Except for one little problem – it’s not working out that way.
It’s been reported in many places (even here) that as much as 2/3 of the $1T in paper money was estimated to be circulating abroad. Apparently, that’s not even close. A study by University of Wisconsin economist and professor emeritus Edgar Feige with the Federal Reserve of New York reports that a solid ¾ of that, or about $770B is here at home – $2,200 per person in cash. What’s all that moolah for?
The answer is that it is the fuel of a roughly $2T underground economy that is largely unreported, unaccounted, and underground. And it’s only getting bigger as people struggle to make a living in this Depression.
What makes up this underground economy? Unreported tips, cash payments for services, other things like that. It’s also drugs and prostitution and illegal activities. Anyone who has slipped into poverty in the last few years knows just what is meant by it. It’s money that comes and goes, sometimes easy and sometimes hard. This is the way that the very poor make it from one payment to the next. It comes in stacks of Jacksons and sometimes Benajmins, for the lucky.
Where the poor often find a way to get by, there are macro-economic implications for this large and probably growing way of doing business.
It clearly gets by with some fraction of the $770B fueling the $2,000B estimated size. That’s a velocity of money of around 3.0 or so, depending largely on how much of the cash is really in the hands of those who don’t report it. They spend it about as fast as they can get it.

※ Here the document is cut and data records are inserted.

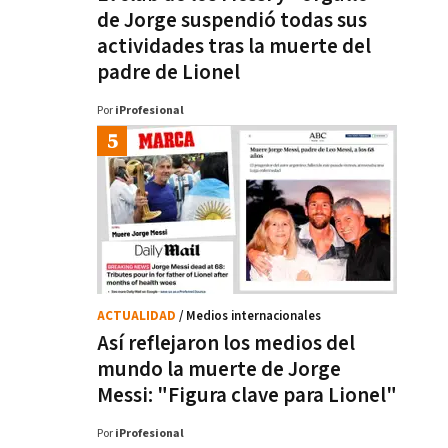
de Jorge suspendió todas sus
actividades tras la muerte del
padre de Lionel
Por
iProfesional
ACTUALIDAD
/ Medios internacionales
Así reflejaron los medios del
mundo la muerte de Jorge
Messi: "Figura clave para Lionel"
Por
iProfesional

One of the features of the Managed Depression has been the collapse of the velocity of money – the rate at which money turns over in the economy. Overall, it’s about 1.4 times per year, down from over 2.0 during the boomtimes of the 1990s. But we can estimate that the velocity in the underground economy is at least double that in the economy as a whole. The terrible problem that the Fed has with declining velocity is solved among those with the least scratch.

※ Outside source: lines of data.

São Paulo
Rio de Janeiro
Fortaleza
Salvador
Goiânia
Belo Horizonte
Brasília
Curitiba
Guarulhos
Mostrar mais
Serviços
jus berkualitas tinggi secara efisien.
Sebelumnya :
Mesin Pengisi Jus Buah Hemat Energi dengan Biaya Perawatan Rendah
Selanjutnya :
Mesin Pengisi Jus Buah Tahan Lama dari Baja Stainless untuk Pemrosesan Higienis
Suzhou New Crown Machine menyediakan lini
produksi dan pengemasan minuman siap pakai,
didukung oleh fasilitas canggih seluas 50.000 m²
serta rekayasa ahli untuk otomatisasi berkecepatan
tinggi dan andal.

That means that the velocity of money is strong function of how much you have, just as it shapes your opinion of what money is. And that is why inequity ultimately hinders growth – because the more money the poor have the faster the economy as a whole turns over.
Printing more, or in some way increasing the money supply with quantitative easing, does not do the trick. Sustainable growth comes, at least in part, from a decent turnover of cash in the economy. That happens easily among the poor, and how they are doing has a lot to do with economic growth because of their amazing contribution to velocity.
When is the end of good old cash? There will never be one. It’s still what makes the world go ‘round – no matter what anyone tells you. Of course we can’t just make everyone rich by handing them money, but that’s not the side of this problem that we’re on right now. It’s all a matter of balance and a free market – backed by a solid and available form of this thing called “money”.